Hi I'm new account here; came here about my mother. Wondering how to cope with someone who might have MSBP, any other forums of survivors. She fits the form for being a nurse and appearing oh-so-motherly to the doctors when she took me from doctor to doctor as a kid, being so dramatic at me about the bills she has to pay as abuse happens behind the scenes and she just can't understand why her daughter is acting this way sort of excuse. She's got this fixation that I have a mental disorder on her terms.
First, on my own I know I have one particular psych disorder, and it is handled, but that's a separate issue and the workings of it is none of her business. I mean, as soon as the mental health bills are paid off and I'm feeling fine, even to work again, here comes the gas lighting from her that something I must have said must have been an indicator of a mental symptom because she disagrees on something I said.

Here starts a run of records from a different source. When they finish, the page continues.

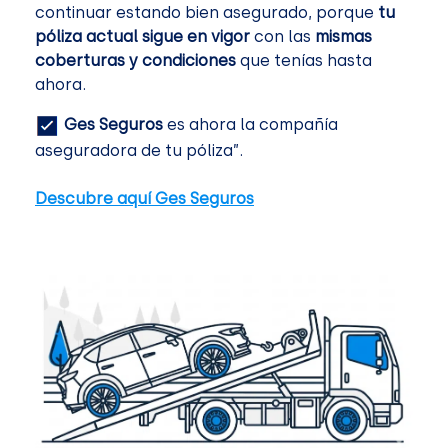
continuar estando bien asegurado, porque
tu
póliza actual sigue en vigor
con las
mismas
coberturas y condiciones
que tenías hasta
ahora.
Ges Seguros
es ahora la compañía
aseguradora de tu póliza”.
Descubre aquí Ges Seguros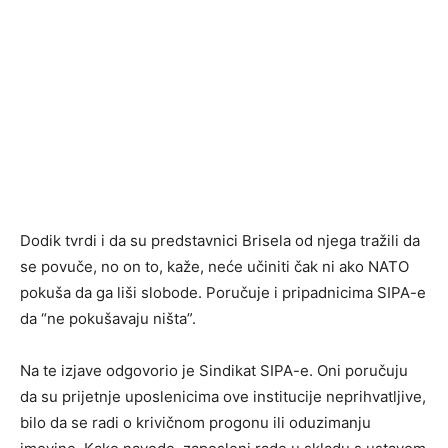
Dodik tvrdi i da su predstavnici Brisela od njega tražili da
se povuče, no on to, kaže, neće učiniti čak ni ako NATO
pokuša da ga liši slobode. Poručuje i pripadnicima SIPA-e
da “ne pokušavaju ništa”.
Na te izjave odgovorio je Sindikat SIPA-e. Oni poručuju
da su prijetnje uposlenicima ove institucije neprihvatljive,
bilo da se radi o krivičnom progonu ili oduzimanju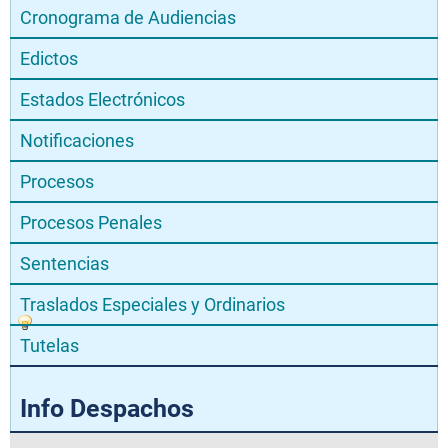
Cronograma de Audiencias
Edictos
Estados Electrónicos
Notificaciones
Procesos
Procesos Penales
Sentencias
Traslados Especiales y Ordinarios
Tutelas
Info Despachos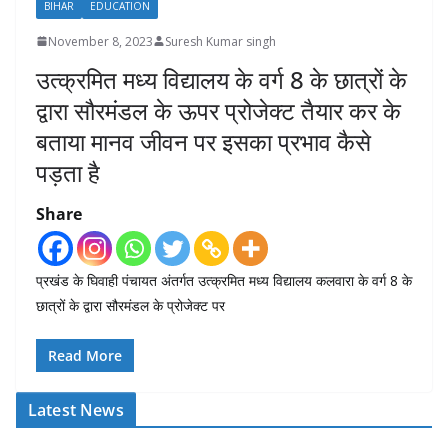
BIHAR
EDUCATION
November 8, 2023
Suresh Kumar singh
उत्क्रमित मध्य विद्यालय के वर्ग 8 के छात्रों के
द्वारा सौरमंडल के ऊपर प्रोजेक्ट तैयार कर के
बताया मानव जीवन पर इसका प्रभाव कैसे
पड़ता है
Share
प्रखंड के घिवाही पंचायत अंतर्गत उत्क्रमित मध्य विद्यालय कलवारा के वर्ग 8 के
छात्रों के द्वारा सौरमंडल के प्रोजेक्ट पर
Read More
Latest News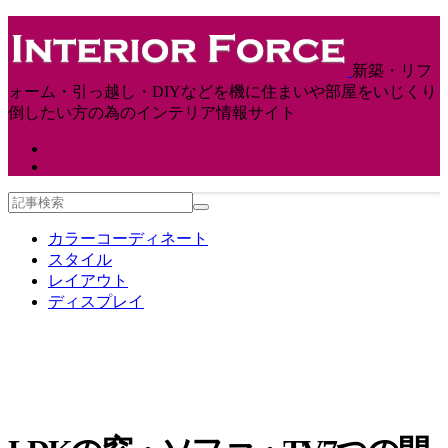
新築・リフ
ォーム・引っ越し・DIYなどを機に住まいや部屋をいじくり
倒したい方の為のインテリア情報サイト
カラーコーディネート
スタイル
レイアウト
ディスプレイ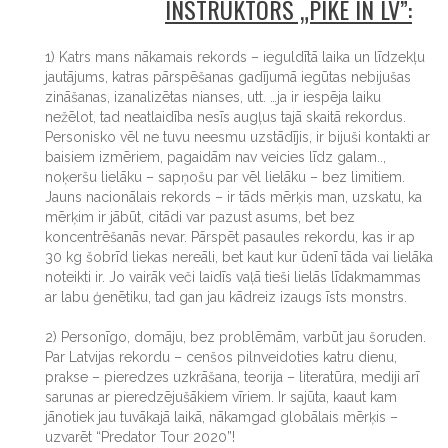
INSTRUKTORS „PIKE IN LV”:
1) Katrs mans nākamais rekords – ieguldītā laika un līdzekļu
jautājums, katras pārspēšanas gadījumā iegūtas nebijušas
zināšanas, izanalizētas nianses, utt. …ja ir iespēja laiku
nežēlot, tad neatlaidība nesīs augļus tajā skaitā rekordus.
Personisko vēl ne tuvu neesmu uzstādījis, ir bijuši kontakti ar
baisiem izmēriem, pagaidām nav veicies līdz galam..,
noķeršu lielāku – sapņošu par vēl lielāku – bez limitiem.
Jauns nacionālais rekords – ir tāds mērķis man, uzskatu, ka
mērķim ir jābūt, citādi var pazust asums, bet bez
koncentrēšanās nevar. Pārspēt pasaules rekordu, kas ir ap
30 kg šobrīd liekas nereāli, bet kaut kur ūdenī tāda vai lielāka
noteikti ir. Jo vairāk veči laidīs vaļā tieši lielās līdakmammas
ar labu ģenētiku, tad gan jau kādreiz izaugs īsts monstrs.
2) Personīgo, domāju, bez problēmām, varbūt jau šoruden.
Par Latvijas rekordu – cenšos pilnveidoties katru dienu,
prakse – pieredzes uzkrāšana, teorija – literatūra, mediji arī
sarunas ar pieredzējušākiem vīriem. Ir sajūta, kaaut kam
jānotiek jau tuvākajā laikā, nākamgad globālais mērķis –
uzvarēt “Predator Tour 2020”!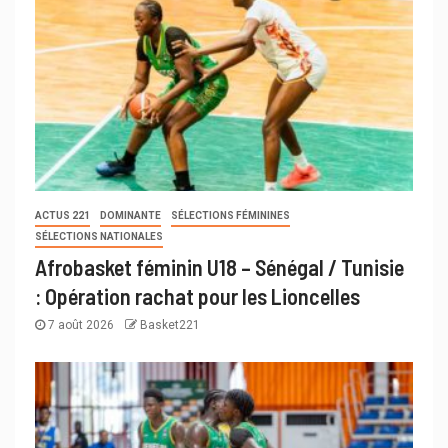
ACTUS 221
DOMINANTE
SÉLECTIONS FÉMININES
SÉLECTIONS NATIONALES
Afrobasket féminin U18 – Sénégal / Tunisie
: Opération rachat pour les Lioncelles
7 août 2026
Basket221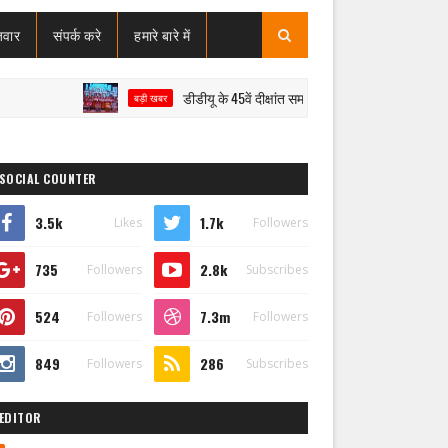
जवार
संपर्क करे
हमारे बारे में
डीडीयू के 45वें दीक्षांत समारोह में मेधावियों का सम्मान, राज्यपाल ने 
बड़ी खबर
SOCIAL COUNTER
3.5k
1.7k
Likes
Followers
735
2.8k
Followers
Subscribes
524
7.3m
Followers
Followers
849
286
Followers
Subscribes
EDITOR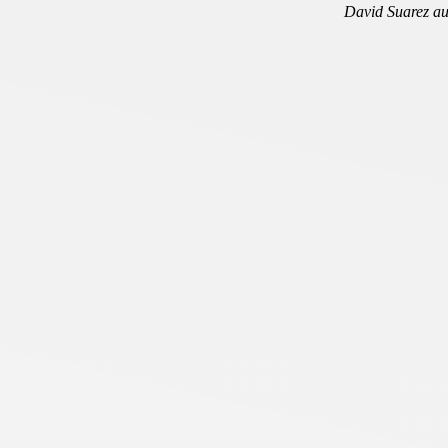
David Suarez au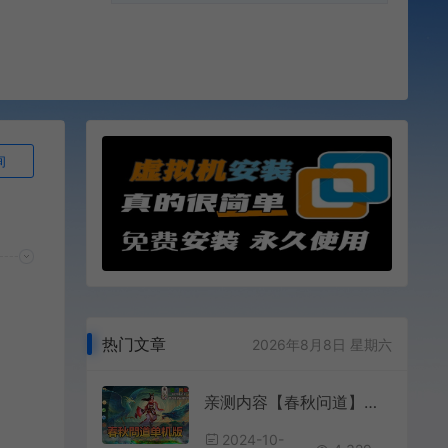
询
热门文章
2026年8月8日 星期六
亲测内容【春秋问道】单机版带GM后台视频安装教学模拟器手游虚拟机一键端
2024-10-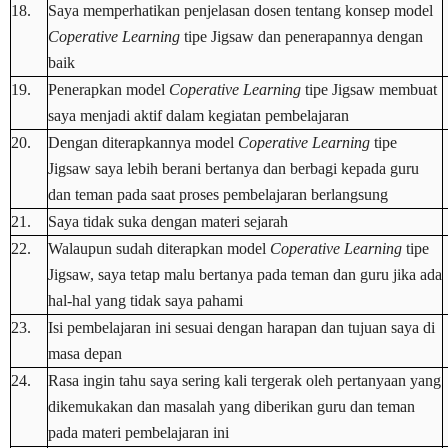
18.
Saya memperhatikan penjelasan dosen tentang konsep model
Coperative Learning
tipe Jigsaw dan penerapannya dengan
baik
19.
Penerapkan model
Coperative Learning
tipe Jigsaw membuat
saya menjadi aktif dalam kegiatan pembelajaran
20.
Dengan diterapkannya model
Coperative Learning
tipe
Jigsaw saya lebih berani bertanya dan berbagi kepada guru
dan teman pada saat proses pembelajaran berlangsung
21.
Saya tidak suka dengan materi sejarah
22.
Walaupun sudah diterapkan model
Coperative Learning
tipe
Jigsaw, saya tetap malu bertanya pada teman dan guru jika ada
hal-hal yang tidak saya pahami
23.
Isi pembelajaran ini sesuai dengan harapan dan tujuan saya di
masa depan
24.
Rasa ingin tahu saya sering kali tergerak oleh pertanyaan yang
dikemukakan dan masalah yang diberikan guru dan teman
pada materi pembelajaran ini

Begin the screwball that will mangle the feelings for a couple weeks until I'm emotionally teetering and she must be right, I must be wrong, let me go check into another hospital because eventually the emotional blackmail will arrive and she'll cut off the resources unless I chomp on more pills and lamely live. Yeah, abuse from my view but it's hard finding support in the argument for normalcy after soooo long of being "on-tour" for the MSBP. When every conversation we have, she runs to a health person to sell the story that her daughter is so ill, and she talks with her husband to agree that her daughter is so ill, then if I speak up, oh no, it must be more ill, even paranoid! I wish there was another subject of interest to converse with her but it usually boils down to the she's the medical expert and I'm the goof.
So she's not a MSBP with physical illness, although there was physical abuse as a kid that led me to tears, which she played out to her good-mom image. She has never ever gone to a psych doctor except that I'm the star of her show. I just wish a doctor would send me home normal for once and ask for her to get treatment instead. That's the point, she's exhausting with the psychological dressing up, and it's hard to find support for that considering my hospital histories. It's gotten so bad that when I have real emergencies, in my own private life, and I call for help, the police roll their eyes, look at the hospital history, and go, is your mother at home let's talk to her to try to get her to commit me. Yes it is that bad.
What is the process of having some defense about this? Do I just go, when police arrive, my mom is sick, she has MSBP? How does one communicate to authorities that the hospital records were a part of family abuse?